The n-gram model makes for a great introduction to natural-language processing because it is extremely simple, but still versatile and powerful enough to be used for real work. Once you intuitively understand it, the n-gram model is the simplest thing in the world. This introduction is my attempt to transfer an intuitive perception of the model to you, the reader.

If you understand things better by looking at Python code, you might want to skip to the next section: Corpora and Tokenization.

Let's start with a question. Why do we have expectations about the words we read? We definitely have such expectations -- that's how how you can read this sentence without noticing that there were two "how"s.

Our first thought is that our expectations are based on the structure of the language -- the rules of grammar, or syntax. But we can quickly think of many other things that give us expectations about the coming words: common idiom, the author's style, or even other knowledge we have that's external to the text can influence our expectations.

We want to be able to quantify and compute these expectations, but unfortunately in Python we can't access that useful context in your head that you use to generate expectations when you read. We can find some context, though: collections of the author's texts, and maybe larger collections of texts by many different authors, all lovingly digitized, give us a lot of relevant data. A human being with that kind of data could probably read for two years and emerge with some extremely good expectations. How can we do the same thing with a computer?

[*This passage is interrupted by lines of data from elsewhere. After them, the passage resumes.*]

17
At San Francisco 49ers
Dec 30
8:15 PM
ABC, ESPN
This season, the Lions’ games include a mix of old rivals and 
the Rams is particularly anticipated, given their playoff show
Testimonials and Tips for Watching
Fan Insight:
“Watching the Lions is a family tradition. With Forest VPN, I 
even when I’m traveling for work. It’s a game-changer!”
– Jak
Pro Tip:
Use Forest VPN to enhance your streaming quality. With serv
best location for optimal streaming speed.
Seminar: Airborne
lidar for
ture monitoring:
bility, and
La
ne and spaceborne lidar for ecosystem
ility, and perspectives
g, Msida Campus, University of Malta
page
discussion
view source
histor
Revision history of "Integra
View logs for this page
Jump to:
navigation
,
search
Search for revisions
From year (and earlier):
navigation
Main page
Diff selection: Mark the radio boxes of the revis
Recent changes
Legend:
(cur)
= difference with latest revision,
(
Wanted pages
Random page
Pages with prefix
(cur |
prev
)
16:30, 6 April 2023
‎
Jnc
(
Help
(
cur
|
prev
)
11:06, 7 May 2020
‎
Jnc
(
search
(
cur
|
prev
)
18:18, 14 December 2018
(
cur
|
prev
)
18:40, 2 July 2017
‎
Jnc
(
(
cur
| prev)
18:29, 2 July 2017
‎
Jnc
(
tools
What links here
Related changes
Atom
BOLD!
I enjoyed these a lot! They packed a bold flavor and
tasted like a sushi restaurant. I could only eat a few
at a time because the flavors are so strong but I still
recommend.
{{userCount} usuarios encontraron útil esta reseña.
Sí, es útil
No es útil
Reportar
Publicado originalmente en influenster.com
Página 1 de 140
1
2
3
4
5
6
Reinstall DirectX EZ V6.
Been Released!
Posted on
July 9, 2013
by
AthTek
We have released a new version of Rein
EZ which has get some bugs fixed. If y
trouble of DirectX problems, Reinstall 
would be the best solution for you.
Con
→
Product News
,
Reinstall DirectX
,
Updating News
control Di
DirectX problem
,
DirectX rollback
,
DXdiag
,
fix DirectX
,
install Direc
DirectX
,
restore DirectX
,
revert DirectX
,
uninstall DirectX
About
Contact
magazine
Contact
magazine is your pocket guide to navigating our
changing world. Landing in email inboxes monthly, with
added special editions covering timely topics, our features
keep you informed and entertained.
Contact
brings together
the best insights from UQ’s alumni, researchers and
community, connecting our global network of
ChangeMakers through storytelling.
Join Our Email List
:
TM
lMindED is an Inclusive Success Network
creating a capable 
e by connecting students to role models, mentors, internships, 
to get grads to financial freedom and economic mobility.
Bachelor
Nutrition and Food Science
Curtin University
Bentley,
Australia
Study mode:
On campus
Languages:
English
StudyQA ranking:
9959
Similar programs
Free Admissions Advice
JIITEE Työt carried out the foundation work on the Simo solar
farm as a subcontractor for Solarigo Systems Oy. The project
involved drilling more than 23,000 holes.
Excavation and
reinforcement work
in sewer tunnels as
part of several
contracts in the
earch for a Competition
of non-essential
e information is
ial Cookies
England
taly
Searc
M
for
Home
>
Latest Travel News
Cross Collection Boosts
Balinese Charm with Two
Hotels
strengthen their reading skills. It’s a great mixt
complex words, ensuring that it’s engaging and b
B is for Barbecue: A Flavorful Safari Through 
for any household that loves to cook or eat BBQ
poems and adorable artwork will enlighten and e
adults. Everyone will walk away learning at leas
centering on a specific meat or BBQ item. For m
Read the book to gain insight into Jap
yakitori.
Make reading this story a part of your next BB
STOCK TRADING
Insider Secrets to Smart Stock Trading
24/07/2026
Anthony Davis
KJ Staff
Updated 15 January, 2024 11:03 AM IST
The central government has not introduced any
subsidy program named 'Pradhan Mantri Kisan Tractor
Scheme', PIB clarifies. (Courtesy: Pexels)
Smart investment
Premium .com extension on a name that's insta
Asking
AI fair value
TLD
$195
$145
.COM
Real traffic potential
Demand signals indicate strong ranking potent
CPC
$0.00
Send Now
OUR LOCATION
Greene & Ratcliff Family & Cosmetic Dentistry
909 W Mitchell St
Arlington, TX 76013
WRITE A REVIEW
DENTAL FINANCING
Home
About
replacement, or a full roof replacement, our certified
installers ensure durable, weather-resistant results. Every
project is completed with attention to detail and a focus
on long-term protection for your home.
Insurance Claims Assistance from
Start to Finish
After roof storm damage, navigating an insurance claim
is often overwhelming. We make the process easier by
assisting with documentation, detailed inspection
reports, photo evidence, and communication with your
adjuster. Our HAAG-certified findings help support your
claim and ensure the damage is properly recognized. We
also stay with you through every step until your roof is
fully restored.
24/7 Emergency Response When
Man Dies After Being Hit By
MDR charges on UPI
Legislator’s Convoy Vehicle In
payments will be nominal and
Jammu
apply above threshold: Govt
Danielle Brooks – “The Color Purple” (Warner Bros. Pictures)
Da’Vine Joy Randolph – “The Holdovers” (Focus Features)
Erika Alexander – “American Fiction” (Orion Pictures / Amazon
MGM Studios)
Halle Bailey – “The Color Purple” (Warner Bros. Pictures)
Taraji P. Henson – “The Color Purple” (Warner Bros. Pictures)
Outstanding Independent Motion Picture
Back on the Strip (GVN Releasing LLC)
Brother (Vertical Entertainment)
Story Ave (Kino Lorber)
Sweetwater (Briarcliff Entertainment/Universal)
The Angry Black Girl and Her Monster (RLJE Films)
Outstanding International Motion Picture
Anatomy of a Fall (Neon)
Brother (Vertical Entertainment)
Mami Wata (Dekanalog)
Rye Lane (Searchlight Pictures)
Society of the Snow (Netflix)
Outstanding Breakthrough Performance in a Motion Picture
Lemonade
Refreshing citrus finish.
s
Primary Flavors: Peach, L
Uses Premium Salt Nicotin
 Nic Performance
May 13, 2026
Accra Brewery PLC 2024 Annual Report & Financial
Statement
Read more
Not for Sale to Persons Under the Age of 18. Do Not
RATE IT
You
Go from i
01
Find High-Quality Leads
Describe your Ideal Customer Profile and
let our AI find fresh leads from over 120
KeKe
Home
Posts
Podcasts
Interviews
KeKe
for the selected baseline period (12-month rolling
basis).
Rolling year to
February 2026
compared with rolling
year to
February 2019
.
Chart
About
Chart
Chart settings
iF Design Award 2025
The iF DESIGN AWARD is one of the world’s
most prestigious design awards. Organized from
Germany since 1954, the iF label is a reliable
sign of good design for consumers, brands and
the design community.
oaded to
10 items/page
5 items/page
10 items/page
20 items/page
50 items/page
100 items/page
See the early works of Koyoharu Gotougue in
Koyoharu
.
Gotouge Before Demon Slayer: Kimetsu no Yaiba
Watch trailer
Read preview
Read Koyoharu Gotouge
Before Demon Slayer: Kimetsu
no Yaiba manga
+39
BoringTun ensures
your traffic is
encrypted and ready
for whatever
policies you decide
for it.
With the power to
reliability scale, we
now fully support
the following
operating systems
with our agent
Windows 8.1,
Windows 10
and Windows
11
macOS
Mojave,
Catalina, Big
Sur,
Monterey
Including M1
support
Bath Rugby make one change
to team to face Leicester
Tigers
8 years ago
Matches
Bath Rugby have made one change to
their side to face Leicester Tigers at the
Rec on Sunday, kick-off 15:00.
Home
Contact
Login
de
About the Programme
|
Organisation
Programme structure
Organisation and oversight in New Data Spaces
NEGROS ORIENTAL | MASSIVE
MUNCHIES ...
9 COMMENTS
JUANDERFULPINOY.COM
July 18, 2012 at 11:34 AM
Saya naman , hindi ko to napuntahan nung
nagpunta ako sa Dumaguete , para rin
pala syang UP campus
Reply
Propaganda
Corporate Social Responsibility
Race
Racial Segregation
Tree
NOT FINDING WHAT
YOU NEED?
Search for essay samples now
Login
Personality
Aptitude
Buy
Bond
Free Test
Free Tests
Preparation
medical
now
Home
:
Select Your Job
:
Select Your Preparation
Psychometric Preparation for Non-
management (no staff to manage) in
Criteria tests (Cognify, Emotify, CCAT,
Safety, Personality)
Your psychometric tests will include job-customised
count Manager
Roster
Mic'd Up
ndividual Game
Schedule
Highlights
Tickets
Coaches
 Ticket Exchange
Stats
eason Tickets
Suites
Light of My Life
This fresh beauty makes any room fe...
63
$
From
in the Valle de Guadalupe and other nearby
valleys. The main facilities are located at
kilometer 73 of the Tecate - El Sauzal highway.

This is the point where I like to start thinking about everything as likelihoods. That's why I like the word "expectation" -- it's just a likelihood of an event, but we understand expectations. We know what an expectation feels like. It's a feeling like something is right for a spot -- it just ought to be, obviously. It fits. So carry that intuition over to the more technical word, likelihood. A likelihood is just an expectation of an event, quantified as a real number between $0$ and $1$. When we feel an expectation, we're unconsciously assigning a likelihood to an event -- "I think this future event is $X\%$ likely, given this stuff that's already known." (Authors note: Is this the actual thought process in our brain? Probably not. But it's something we can relate to, which is the important part).

But how do we compute this future event is $X\%$ likely given this known past stuff? In order to calculate a likelihood like that, we can see the "known past stuff" happen a bunch of times, and count how many times it's followed by the future event in question.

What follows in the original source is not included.